Per una strana coincidenza astrale, il 2017 vede nascere il diciassettesimo album di Humpty Dumpty, all'anagrafe Alessandro Calzavara, ancora “fieramente arroccato su posizioni di intransigente autoproduzione e autodistribuzione” come si presenta sulla sua pagina Bandcamp. Il cantautore messinese, recentemente alle prese con la nuova sfida della paternità, trova il tempo per aggiornare un curriculum che lo vede attivo dal lontano 2000, producendosi album in italiano e in inglese. Per il "difficile" diciassettesimo album, Humpty Dumpty sceglie di ritornare alla lingua madre, avvalendosi anche di una serie di amici che lo aiutano nella scrittura, disseminando così una vasta rete di citazioni letterarie e omaggi musicali più o meno nascosti. Ne esce un disco molto meno pop dei precedenti, in cui le chitarre si prendono la loro rivincita tessendo trame decisamente più intricate e misteriose, come si evince anche dalla copertina disegnata da Antonello Sechi.

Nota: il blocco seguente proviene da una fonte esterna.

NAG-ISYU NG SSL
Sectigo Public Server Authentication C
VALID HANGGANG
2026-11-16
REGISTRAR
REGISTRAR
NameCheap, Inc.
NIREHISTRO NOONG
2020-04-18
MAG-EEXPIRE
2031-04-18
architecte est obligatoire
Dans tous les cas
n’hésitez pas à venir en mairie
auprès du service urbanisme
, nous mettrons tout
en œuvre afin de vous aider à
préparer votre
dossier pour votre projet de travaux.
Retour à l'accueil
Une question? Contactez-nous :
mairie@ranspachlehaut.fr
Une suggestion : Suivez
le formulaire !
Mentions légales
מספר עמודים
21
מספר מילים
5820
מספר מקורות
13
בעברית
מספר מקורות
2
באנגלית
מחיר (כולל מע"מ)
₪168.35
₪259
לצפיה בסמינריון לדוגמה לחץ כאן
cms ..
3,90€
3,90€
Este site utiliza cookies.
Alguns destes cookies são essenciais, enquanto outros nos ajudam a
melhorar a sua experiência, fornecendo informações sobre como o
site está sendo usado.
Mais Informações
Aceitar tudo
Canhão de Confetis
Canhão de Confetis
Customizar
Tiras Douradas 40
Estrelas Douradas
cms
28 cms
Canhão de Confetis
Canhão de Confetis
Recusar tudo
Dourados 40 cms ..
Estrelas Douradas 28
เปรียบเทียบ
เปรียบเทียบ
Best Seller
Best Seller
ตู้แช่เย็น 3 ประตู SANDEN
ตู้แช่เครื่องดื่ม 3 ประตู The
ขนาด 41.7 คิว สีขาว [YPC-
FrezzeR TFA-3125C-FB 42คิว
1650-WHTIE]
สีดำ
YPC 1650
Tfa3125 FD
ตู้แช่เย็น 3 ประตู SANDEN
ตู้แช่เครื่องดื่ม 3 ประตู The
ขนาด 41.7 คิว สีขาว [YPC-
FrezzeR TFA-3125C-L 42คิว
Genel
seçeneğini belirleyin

Il disco si compone di quindici tracce, nessuna delle quali scende sotto i quattro minuti; il risultato, giocoforza, è un'opera lunga, che riesce tuttavia nell'ardua impresa di non annoiare mai il suo ascoltatore, tenendolo impegnato come faceva l'originale Humpty Dumpty della letteratura anglosassone: seduto sul suo muretto, egli ci invita a riflettere, cade, si rompe e infine si ricompone. Così facendo, Calzavara ci racconta di un mondo popolato da uomini "inetti ma con precisione/ adatti al sottovuoto/ intenti a cercare/ i vocaboli di un dizionario del nulla" ("La lunga coda") stando ben alla larga dai soliti clichè della musica indie nostrana e dai diti puntati verso i potenti. I protagonisti, nel bene e nel male, siamo noi stessi con tutti i nostri difetti. È questo il caso del suadente electro-pop di “Nastri”, con testo e la voce narrante di Stefano Solventi, dove ci viene ricordato come la sensibilità sia uno dei nostri più preziosi tesori (“siamo vulnerabili/ è il nostro difetto migliore”).
Il nuovo ruolo di padre, rispetto al resto della sua produzione solista, si rivela nei verso di "Carillon", un gamelan sotto le spoglie di una new wave à-la Diaframma. La compagna Giulia Merlino presta invece la sua penna per la crepuscolare "Ieri notte", una delle canzoni migliori del lotto con un incedere progressive e un'atmosfera da cinema noir. Se in “Oleandri” - con testo e spoken-word di Salvo Mineo (Calogero Incandela) - i ritmi si fanno persino post-punk, in “Lass Anderen Sein” Calzavara trasporta con passione in musica Paul Celan, sorprendendo poi l'ascoltatore nei versi in lingua tedesca sul finale che deviano la composizione in una baldoria in stile Neue Deutsche Welle.
Tra le partecipazioni va segnalata anche quella di Cateno Tempio (“Mr. Lazarus”) e Davide Donato ("La Lunga Coda”, "Eisoptrophobia") che regalano a Calzavara tre pezzi di indubbio spessore. Nel novero dei brani vale infine la pena menzionare anche lo strumentale shoegaze di “Il lavoro è la morte della bellezza – La bellezza è il lavoro della morte” e la superba "Indizi", perfetto esempio della versatilità del cantautorato colto di Humpty Dumpty, il quale - bisogna proprio ammettere - meriterebbe molta più fortuna nelle cronache musicali di questa nazione.